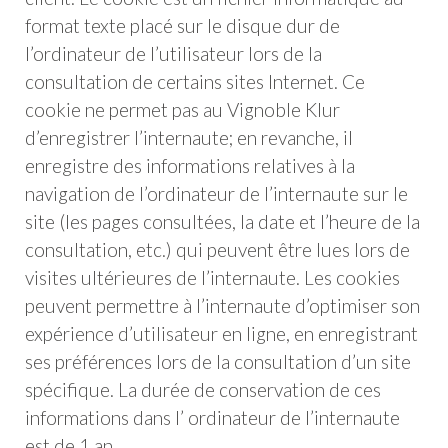
format texte placé sur le disque dur de
l’ordinateur de l’utilisateur lors de la
consultation de certains sites Internet. Ce
cookie ne permet pas au Vignoble Klur
d’enregistrer l’internaute; en revanche, il
enregistre des informations relatives à la
navigation de l’ordinateur de l’internaute sur le
site (les pages consultées, la date et l’heure de la
consultation, etc.) qui peuvent être lues lors de
visites ultérieures de l’internaute. Les cookies
peuvent permettre à l’internaute d’optimiser son
expérience d’utilisateur en ligne, en enregistrant
ses préférences lors de la consultation d’un site
spécifique. La durée de conservation de ces
informations dans l’ ordinateur de l’internaute
est de 1 an.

- - - - -

**DIRECTIONS:** Show every line of the entries above where the word "lors" occurs.

**RESPONSE TO THE TASK:**
l’ordinateur de l’utilisateur lors de la
consultation, etc.) qui peuvent être lues lors de
ses préférences lors de la consultation d’un site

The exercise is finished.